> [Exercise objective]
Your output should be the lines below from the one holding "to 1 cm x 4 cm" through the one holding "b requirements captured during intake.", transcribed exactly, with no pictures.

Page-level text extractions:

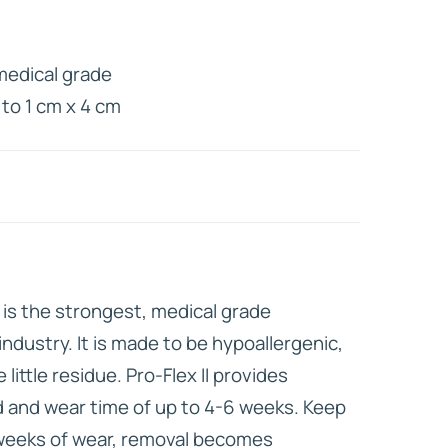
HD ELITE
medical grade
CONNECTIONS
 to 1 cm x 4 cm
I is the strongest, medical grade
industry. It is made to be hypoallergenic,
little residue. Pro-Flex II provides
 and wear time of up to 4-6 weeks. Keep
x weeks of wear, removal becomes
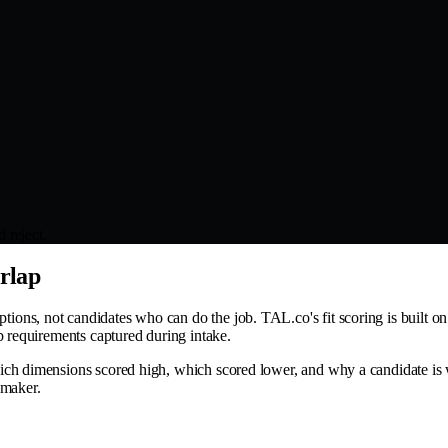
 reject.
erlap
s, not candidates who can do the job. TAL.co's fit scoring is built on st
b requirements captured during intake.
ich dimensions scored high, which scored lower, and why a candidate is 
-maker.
...
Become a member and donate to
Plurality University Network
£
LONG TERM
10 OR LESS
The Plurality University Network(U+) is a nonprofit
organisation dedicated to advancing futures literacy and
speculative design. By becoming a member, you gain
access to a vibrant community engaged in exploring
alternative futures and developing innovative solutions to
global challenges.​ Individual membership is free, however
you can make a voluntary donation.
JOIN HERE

> [Exercise result]
 to 1 cm x 4 cm
I is the strongest, medical grade
industry. It is made to be hypoallergenic,
little residue. Pro-Flex II provides
 and wear time of up to 4-6 weeks. Keep
x weeks of wear, removal becomes
 reject.
erlap
s, not candidates who can do the job. TAL.co's fit scoring is built on st
b requirements captured during intake.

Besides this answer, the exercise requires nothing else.